When it comes to drinking vodka in Ukraine, there’s no such thing as “a little bit.”
Let me explain.
Even though you’re traveling, don’t assume that everyone is familiar with travelers, or foreigners. This doesn’t have to be a bad thing. It just means many things can get lost in translation, and not everyone will understand what you’re trying to say, even when you’re speaking the same language.
This was true for some of our hosts. I’ve discussed the ritual of drinking vodka in Ukrainian traditions before. But to fill you in, it’s customary at special occasions to start the meal with three shots of vodka.
To many outsiders, this sounds unbelievably intimidating. Especially for us, who weren’t drinkers at all back home, shots of anything are the hallmark of a sloppy, rowdy night and a painfully sobering morning. And we wouldn’t even be downing these shots at night and hitting the town, just sitting at the table with friends and family.
My first experience with this was heavy dose of culture shock. Luckily I was exhausted by 18 hours of traveling, and all the alcohol helped with the jet lag actually. Go figure. I didn’t think I was too drunk, but Nikita’s Mom told us no hanky panky before going to bed, and well… no matter how much I wanted to be a good guest that didn’t really work out. Thanks, vodka. Actually, thanks vodka, champagne and cognac.
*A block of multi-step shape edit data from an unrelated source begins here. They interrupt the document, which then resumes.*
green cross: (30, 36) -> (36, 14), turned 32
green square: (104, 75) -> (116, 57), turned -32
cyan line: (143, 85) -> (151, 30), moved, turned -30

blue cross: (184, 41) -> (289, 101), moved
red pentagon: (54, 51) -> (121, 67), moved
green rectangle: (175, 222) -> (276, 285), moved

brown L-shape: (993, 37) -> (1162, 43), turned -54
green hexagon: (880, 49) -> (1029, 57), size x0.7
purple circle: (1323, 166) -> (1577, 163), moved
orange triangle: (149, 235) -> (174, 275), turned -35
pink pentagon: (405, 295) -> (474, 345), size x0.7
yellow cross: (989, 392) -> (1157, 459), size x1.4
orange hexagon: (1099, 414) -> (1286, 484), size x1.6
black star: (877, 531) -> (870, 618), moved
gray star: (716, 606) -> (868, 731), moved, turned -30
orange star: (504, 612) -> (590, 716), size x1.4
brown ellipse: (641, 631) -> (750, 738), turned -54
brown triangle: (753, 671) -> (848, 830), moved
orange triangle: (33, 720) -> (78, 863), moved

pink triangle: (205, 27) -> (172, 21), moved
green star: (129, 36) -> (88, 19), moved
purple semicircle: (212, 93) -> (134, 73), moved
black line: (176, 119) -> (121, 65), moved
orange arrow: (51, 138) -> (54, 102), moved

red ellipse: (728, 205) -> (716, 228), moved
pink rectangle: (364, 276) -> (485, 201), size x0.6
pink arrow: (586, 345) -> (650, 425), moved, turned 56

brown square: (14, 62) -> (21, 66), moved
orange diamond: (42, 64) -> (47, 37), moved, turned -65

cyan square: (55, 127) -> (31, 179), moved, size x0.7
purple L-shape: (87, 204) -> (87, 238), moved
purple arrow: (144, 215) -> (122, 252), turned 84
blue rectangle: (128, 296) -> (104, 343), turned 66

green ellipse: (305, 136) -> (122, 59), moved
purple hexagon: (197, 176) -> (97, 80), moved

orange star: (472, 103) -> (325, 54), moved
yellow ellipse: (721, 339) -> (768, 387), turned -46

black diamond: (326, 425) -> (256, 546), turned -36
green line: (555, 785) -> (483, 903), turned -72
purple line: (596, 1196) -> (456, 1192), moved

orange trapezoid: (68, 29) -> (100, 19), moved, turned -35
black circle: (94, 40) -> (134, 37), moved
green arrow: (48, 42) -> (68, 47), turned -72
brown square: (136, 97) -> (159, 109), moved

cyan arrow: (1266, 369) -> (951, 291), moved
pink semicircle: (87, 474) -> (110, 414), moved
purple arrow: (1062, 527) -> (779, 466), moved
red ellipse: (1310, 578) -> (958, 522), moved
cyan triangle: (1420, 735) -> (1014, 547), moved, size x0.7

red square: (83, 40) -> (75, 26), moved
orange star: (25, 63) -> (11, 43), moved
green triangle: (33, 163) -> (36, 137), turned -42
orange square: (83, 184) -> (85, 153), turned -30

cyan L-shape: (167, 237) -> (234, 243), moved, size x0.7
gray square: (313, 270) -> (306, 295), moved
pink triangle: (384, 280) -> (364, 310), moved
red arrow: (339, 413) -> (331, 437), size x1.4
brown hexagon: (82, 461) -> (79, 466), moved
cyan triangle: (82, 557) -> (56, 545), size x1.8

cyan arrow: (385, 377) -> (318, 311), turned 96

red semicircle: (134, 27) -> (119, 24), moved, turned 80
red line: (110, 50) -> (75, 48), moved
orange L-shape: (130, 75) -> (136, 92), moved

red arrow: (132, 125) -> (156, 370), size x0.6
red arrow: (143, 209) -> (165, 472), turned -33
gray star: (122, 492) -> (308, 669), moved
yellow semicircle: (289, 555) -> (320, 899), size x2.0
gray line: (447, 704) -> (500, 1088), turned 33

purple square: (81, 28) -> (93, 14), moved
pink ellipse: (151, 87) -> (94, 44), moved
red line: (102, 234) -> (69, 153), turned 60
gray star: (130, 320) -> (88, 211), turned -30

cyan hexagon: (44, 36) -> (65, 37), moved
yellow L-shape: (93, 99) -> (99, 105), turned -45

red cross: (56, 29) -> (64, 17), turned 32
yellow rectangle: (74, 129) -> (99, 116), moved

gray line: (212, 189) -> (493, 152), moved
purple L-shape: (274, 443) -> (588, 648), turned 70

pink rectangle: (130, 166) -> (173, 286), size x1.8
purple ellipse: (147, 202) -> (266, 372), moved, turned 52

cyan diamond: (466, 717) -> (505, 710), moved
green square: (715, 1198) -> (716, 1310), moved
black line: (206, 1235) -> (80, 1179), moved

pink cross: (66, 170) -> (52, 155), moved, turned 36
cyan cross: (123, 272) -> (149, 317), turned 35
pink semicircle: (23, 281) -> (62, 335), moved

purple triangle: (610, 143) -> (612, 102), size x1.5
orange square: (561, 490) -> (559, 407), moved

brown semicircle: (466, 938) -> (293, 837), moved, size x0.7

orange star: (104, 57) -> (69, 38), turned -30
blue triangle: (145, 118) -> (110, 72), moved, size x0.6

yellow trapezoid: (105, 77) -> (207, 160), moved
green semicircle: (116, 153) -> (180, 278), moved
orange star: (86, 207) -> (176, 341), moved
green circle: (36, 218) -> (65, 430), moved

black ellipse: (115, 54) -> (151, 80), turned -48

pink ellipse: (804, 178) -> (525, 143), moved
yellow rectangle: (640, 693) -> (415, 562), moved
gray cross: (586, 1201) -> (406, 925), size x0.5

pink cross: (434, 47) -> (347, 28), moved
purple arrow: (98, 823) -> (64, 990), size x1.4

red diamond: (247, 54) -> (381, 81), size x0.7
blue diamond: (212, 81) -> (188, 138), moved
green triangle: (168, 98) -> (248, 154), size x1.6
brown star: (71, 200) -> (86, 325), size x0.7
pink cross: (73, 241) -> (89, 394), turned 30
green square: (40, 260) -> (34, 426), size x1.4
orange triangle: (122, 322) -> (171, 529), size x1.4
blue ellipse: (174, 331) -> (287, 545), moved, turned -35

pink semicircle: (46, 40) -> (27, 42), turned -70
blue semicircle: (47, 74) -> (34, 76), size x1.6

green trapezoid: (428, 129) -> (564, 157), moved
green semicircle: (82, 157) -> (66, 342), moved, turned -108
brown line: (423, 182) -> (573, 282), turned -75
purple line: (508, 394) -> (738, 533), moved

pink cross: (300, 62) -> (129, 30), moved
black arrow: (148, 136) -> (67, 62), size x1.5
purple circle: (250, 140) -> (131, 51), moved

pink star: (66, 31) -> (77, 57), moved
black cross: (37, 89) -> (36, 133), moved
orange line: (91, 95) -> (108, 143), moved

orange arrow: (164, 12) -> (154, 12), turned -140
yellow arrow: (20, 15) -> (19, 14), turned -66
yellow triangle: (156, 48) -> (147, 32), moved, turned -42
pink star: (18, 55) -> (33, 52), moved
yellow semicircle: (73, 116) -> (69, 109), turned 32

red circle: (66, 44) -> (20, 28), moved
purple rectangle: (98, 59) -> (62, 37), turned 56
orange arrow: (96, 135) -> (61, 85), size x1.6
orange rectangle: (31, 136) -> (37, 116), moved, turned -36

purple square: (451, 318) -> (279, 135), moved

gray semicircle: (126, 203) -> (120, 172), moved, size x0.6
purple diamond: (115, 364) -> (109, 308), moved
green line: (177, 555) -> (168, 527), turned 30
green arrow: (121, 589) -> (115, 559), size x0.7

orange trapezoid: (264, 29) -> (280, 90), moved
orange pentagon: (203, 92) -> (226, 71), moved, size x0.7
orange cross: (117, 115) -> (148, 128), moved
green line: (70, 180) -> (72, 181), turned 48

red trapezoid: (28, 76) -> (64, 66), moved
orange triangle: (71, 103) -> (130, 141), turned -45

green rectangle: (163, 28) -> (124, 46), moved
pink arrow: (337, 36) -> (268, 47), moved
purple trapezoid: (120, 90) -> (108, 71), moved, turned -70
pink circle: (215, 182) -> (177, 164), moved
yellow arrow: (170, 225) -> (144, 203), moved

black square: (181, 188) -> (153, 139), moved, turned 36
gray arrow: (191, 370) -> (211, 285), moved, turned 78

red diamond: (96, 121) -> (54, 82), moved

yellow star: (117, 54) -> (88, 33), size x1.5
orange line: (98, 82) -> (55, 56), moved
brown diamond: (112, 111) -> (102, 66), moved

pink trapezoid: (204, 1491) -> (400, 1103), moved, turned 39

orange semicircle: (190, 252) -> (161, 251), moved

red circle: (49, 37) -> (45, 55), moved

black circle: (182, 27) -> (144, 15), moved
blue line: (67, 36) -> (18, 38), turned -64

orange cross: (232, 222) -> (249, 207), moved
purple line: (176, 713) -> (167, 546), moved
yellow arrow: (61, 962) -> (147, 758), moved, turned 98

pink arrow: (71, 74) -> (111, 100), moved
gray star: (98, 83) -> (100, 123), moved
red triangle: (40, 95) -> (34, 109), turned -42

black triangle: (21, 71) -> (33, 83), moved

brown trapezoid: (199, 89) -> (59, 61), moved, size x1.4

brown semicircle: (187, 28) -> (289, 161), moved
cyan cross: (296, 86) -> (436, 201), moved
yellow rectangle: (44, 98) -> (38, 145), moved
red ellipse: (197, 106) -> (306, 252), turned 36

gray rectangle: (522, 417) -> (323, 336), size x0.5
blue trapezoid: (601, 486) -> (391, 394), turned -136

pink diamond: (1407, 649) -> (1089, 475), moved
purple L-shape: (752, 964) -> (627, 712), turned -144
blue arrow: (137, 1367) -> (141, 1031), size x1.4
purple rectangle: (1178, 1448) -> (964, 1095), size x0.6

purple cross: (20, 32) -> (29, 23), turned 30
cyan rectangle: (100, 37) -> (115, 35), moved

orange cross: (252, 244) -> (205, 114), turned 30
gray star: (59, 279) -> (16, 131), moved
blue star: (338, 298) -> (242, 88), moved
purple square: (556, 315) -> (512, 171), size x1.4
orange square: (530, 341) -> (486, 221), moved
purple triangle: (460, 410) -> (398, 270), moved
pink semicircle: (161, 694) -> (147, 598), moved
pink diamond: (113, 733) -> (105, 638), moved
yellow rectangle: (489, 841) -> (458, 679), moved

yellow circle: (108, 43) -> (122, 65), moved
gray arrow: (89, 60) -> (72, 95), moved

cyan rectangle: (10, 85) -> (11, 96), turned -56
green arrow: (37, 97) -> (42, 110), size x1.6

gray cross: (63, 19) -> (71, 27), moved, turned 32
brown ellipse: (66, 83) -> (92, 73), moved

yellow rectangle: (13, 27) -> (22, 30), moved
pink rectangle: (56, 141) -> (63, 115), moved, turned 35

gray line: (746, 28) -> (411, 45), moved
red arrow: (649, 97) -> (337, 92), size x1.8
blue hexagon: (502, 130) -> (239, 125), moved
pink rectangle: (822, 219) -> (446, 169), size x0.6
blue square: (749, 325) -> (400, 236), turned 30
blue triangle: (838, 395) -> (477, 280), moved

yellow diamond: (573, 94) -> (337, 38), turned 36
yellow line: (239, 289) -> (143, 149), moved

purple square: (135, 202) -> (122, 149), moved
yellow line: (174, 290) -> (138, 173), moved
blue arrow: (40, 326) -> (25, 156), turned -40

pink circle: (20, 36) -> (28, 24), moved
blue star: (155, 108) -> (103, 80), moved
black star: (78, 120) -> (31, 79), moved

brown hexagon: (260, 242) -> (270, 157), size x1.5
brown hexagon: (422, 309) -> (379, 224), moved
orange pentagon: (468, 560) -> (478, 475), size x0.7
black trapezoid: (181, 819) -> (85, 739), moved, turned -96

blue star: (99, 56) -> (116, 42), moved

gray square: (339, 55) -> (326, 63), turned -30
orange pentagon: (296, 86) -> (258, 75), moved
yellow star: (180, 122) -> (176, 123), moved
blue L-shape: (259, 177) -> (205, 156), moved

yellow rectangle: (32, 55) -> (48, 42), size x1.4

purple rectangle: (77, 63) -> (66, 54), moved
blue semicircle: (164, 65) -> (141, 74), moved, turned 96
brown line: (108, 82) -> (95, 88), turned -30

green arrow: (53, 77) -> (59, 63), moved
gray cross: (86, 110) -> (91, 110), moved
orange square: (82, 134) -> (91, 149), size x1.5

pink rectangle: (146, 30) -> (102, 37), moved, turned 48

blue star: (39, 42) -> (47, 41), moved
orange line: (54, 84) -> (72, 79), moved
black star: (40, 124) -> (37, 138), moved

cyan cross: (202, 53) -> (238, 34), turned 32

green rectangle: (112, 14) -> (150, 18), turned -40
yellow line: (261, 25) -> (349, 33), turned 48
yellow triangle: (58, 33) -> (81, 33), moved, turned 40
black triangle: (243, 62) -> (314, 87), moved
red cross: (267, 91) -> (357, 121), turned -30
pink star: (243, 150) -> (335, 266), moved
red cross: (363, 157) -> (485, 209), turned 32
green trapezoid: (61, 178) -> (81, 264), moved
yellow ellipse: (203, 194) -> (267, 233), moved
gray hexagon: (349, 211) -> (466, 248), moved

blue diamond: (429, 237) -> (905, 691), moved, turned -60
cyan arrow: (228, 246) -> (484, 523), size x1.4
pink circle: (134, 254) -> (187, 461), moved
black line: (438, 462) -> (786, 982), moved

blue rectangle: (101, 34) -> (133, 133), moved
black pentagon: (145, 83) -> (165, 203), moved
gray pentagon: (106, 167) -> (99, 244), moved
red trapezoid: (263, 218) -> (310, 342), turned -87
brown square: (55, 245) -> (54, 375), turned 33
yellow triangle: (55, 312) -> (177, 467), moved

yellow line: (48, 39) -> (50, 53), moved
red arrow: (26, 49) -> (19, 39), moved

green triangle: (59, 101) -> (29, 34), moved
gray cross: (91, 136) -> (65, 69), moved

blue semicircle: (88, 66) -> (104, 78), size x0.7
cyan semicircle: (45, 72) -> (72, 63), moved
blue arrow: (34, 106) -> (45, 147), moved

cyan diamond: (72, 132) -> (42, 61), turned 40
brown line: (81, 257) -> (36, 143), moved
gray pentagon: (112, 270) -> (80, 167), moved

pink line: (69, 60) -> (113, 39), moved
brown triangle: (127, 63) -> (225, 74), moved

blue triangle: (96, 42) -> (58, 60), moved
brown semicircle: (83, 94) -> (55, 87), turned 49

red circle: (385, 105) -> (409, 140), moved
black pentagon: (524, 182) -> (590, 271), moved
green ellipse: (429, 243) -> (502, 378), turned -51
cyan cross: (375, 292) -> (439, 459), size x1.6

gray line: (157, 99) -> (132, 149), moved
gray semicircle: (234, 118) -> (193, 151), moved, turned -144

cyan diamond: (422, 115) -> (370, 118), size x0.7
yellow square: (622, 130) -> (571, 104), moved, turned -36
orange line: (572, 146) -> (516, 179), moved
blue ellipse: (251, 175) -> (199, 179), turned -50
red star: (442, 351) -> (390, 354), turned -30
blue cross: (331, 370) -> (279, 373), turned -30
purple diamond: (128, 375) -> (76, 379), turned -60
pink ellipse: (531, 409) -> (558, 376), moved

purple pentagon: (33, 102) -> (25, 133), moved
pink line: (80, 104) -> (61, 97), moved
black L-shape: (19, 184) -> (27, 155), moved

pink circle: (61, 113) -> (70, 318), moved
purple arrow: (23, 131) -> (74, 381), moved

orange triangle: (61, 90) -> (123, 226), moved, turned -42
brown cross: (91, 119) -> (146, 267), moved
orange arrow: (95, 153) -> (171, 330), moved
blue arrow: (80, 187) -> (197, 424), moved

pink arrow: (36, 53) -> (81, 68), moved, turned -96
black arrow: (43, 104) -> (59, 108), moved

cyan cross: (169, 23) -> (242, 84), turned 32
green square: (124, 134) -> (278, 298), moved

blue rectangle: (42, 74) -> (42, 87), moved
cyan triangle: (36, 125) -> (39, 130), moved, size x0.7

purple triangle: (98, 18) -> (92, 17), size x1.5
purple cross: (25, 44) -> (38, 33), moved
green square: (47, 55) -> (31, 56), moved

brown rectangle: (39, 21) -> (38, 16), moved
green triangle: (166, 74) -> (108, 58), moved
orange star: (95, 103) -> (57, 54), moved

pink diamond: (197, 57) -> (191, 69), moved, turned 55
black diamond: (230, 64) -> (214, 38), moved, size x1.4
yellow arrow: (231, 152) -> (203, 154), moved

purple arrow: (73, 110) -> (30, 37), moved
After my first big Russian meal, I was scared of all the drinking and didn’t want to be losing it during a time when I should be making good memories. So I asked Nikita how you say, “a little bit,” in Russian.
“Chut chut,” he said.
We felt confident we could use this to our advantage- we could be good guests without getting wasted! Next time someone was about to pour us a shot we could just say, “chut chut.” Problem solved!
Problem is, chut-chut didn’t seem to apply to vodka. We asked for “chut chut” at our next big meal, and got a nod of understanding, with the same full shot of vodka. Not only that, but Nikita’s Dad overheard us and thought it was hilarious. To this day, he still shouts “Chut chut!” at us whenever we’re about to eat, which I’m assuming is his way of saying “pussies!”
This happened at every meal, where we asked for chut chut vodka. Just a little vodka doesn’t seem to be a concept that is within the realm of understanding. This isn’t meant to be condescending, just a meditation on the importance of drinking vodka in hospitality and social interactions, and what happens when you attempt to modify another culture’s customs for your own comfort.
No chut chut aside, when Ukrainian vodka traditions are properly observed, everyone should be having a good time but not be completely faced.
Ukrainian vodka is very pure, and is consumed straight, no mixer or chaser. Starchy potatoes, fresh fruits and vegetables, hearty bread with butter and meat, cheese or fatty fish help contain the alcohol in your stomach. If you’re thirsty, there’s usually water to sip on during your meal, or some wine if things are getting celebratory.
We definitely noticed the difference between drinking vodka this way, and the clear-headed buzz that came with, compared to the stupefying, sick-making method of consuming vodka back in the States.
Sometimes you just have to check your past experiences and assumptions at the door and trust the locals, especially when it comes to drinking vodka in Ukraine.